小林克也がMCを務めるBS朝日『ベストヒットUSA』。2月13日放送回では、ノラ・ジョーンズに提供した「ドント・ノー・ホワイ」の作者として知られる、現代N.Y.を代表する稀代のシンガー・ソングライター、ジェシー・ハリスが登場、運命を変えた曲に隠されたエピソード&ソングライティングに対する想いに迫った。今回は未公開部分も含めてお届けする。
シンガー・ソングライターとして
――いちばん最初に作った曲を憶えていますか?
ああ、覚えているよ。絶対に演奏はしないけど覚えてる。でも曲作りを始めた頃、ほとんどギターは弾かなかったし、歌も歌わなかった。だから自分でも何のためにやっているのかわからなかったことさえあったよ。なのに、山ほど曲を書いたんだ。聴く価値があるものができるまで、何百もの曲を作ったと思う。その後はギターで作曲していたけど、確かに当時はピアノで作った曲のほうが多かったな。僕は最初から最高の曲が書けたみたいなタイプじゃない。いい曲ですらなかった。でもそこから急速に変わっていったんだよね。
――楽曲を作るのにお気に入りの環境はありますか?
そういうルーティンはないし、どこでも曲は書けるよ。ホテルでもビーチでも家でも…。カフェでもいいし、どこでも大丈夫なんだ。特に歌詞に関して言えば、楽器は必要ないしね。だけど既にメロディーが出来ている場合、どこかに行って歌詞を書くことはある。メロディを作る時は楽器がある方がいいかな。

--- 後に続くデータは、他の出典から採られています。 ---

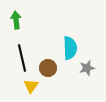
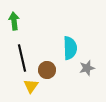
green arrow: moved 2 px left, 1 px down
brown circle: moved 1 px left, 2 px down
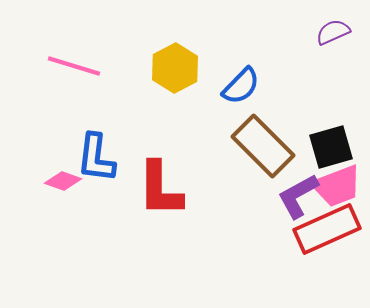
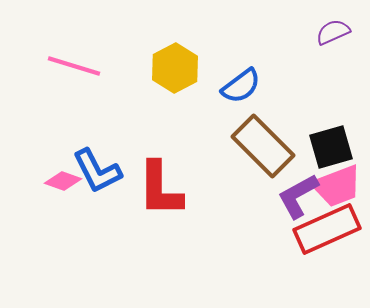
blue semicircle: rotated 9 degrees clockwise
blue L-shape: moved 1 px right, 13 px down; rotated 34 degrees counterclockwise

――アルバムを完成させたあと、全体を聴き直して、“ここはこうすればよかった。別のやり方もあった”と思うようなことはありますか?
まあ、別のやり方はいくらでもあるよね。というか実際は毎回必ずやり方が変わり、いつも違うやり方になる。でも若い頃にアルバムを作り始めた時は、毎回不安に思っていたよ。録音済みの曲を聴いて“もっとうまくやれたのに”とか“ 今のアレンジのほうがもっとクールなのに”とかね。だけど、今はそんなの関係ないし、間違っていると思う。やり直す機会があったとしても大抵、1回目の方がよかったと気づいて終わるんだ。